Can Poop Be Used To Treat Depression?

Scientists have found that transplanting feces from one source to another patient could potentially help treat psychiatric disorders such as depression. But don’t worry, it is not what you think. There is a “clean” and safe way to get fecal transplants.

A new study published in the journal Molecular Psychiatry shows that in animals, transplanting gut bacteria from non-stressed subjects to those exposed to stress could improve the latter’s mental condition. Researchers said their findings could help create probiotic treatments for human psychiatric disorders.
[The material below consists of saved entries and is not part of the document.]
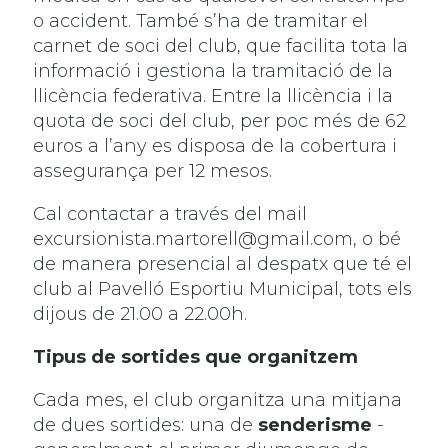
o accident. També s’ha de tramitar el
carnet de soci del club, que facilita tota la
informació i gestiona la tramitació de la
llicència federativa. Entre la llicència i la
quota de soci del club, per poc més de 62
euros a l’any es disposa de la cobertura i
assegurança per 12 mesos.
Cal contactar a través del mail
excursionista.martorell@gmail.com, o bé
de manera presencial al despatx que té el
club al Pavelló Esportiu Municipal, tots els
dijous de 21.00 a 22.00h.
Tipus de sortides que organitzem
Cada mes, el club organitza una mitjana
de dues sortides: una de
senderisme
-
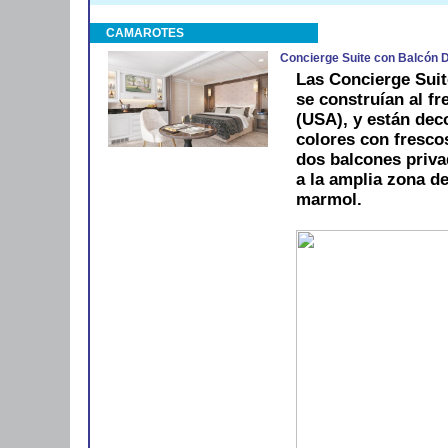
CAMAROTES
Concierge Suite con Balcón 
Las Concierge Suit
se construían al f
(USA), y están dec
colores con fresco
dos balcones priva
a la amplia zona d
marmol.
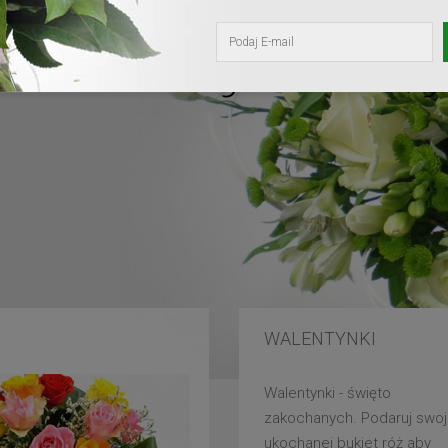
kochanej mam
WALENTYNKI
Walentynki - święto
zakochanych. Podaruj swoj
ukochanej bukiet róż aby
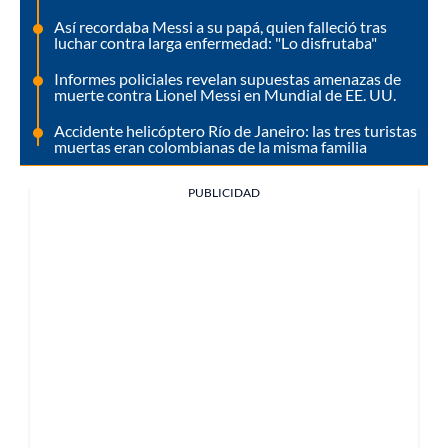
Así recordaba Messi a su papá, quien falleció tras
luchar contra larga enfermedad: "Lo disfrutaba"
Informes policiales revelan supuestas amenazas de
muerte contra Lionel Messi en Mundial de EE. UU.
Accidente helicóptero Río de Janeiro: las tres turistas
muertas eran colombianas de la misma familia
PUBLICIDAD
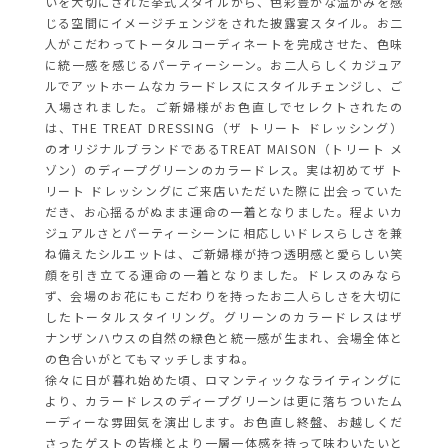
いを大切にされた挙式スタイルから、色彩豊かな温かみを感
じる空間にイメージチェンジをされた披露宴スタイル。お二
人がこだわってトータルコーディネートを完成させた、色味
に統一感を感じるパーティーシーン。お二人らしくカジュア
ルでアットホームなカラードレスにスタイルチェンジし、ご
入場されました。ご新婦様がお色直しでセレクトされたの
は、THE TREAT DRESSING（ザ トリート ドレッシング）
のオリジナルブランドであるTREAT MAISON（トリート メ
ゾン）のディープグリーンのカラードレス。実は初めてザ ト
リート ドレッシングにご来店いただいた際に出会っていた
だき、お心揺るがぬまま運命の一着となりました。程よいカ
ジュアルさとパーティーシーンに相応しいドレスらしさを兼
ね備えたシルエットは、ご新婦様が持つ透明感と愛らしい笑
顔を引き立てる運命の一着となりました。ドレスのみなら
ず、会場のお花にもこだわりを持ったお二人らしさを大切に
したトータルスタイリング。グリーンのカラードレスはザ
ナンザンハウスの自然の緑色と統一感が生まれ、会場全体と
の色合いがとてもマッチしますね。
徐々に日が暮れ始めた頃、ロマンティックなライティングに
より、カラードレスのディープグリーンは更に落ちついたム
ーディーな雰囲気を演出します。お色直し終盤、お越しくだ
さったゲストの皆様とより一層一体感を持って味わいたいと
"In rats that show depressive-type behavior in a laboratory test, we found that stress changes their gut microbiome — the population of bacteria in the gut," Seema Bhatnagar, lead researcher and a neuroscientist in Department of Anesthesiology and Critical Care at Children's Hospital of Philadelphia (CHOP), said in a statement. 

Prior to the study, it has been known that the brain and gut influence each other. In humans, patients with psychiatric disorders have unique gut microbes in their bodies compared to microbes in healthy individuals. Bhatnagar’s team focused on the mechanisms related to brain inflammation, microbiomes and stress.

For their study, the researchers analyzed the fecal microbiomes of stressed rats, resilient rats, a non-stressed control group and a placebo group. Results showed that the animal subjects with mental issues had higher proportions of certain bacteria, such as Clostridia, than the other groups.

The stressed group then received fecal transplants from three healthy donor groups that never experienced stress. The researchers found that foreign microbiomes changed depressive-like behavior in the recipients. 

However, the transplant did not lead to any changes in the behavior of rats with anxiety. The team suggested depressive-type behaviors are more regulated by the gut microbiome while anxiety-type behaviors may be influenced by neural activity changes produced by stressful experiences.

"Although much more research remains to be done, we can envision future applications in which we could leverage knowledge of microbiome-brain interactions to treat human psychiatric disorders," Bhatnagar said. "If we can eventually validate beneficial behavioral effects from specific bacteria, we could set the stage for new psychiatric treatments."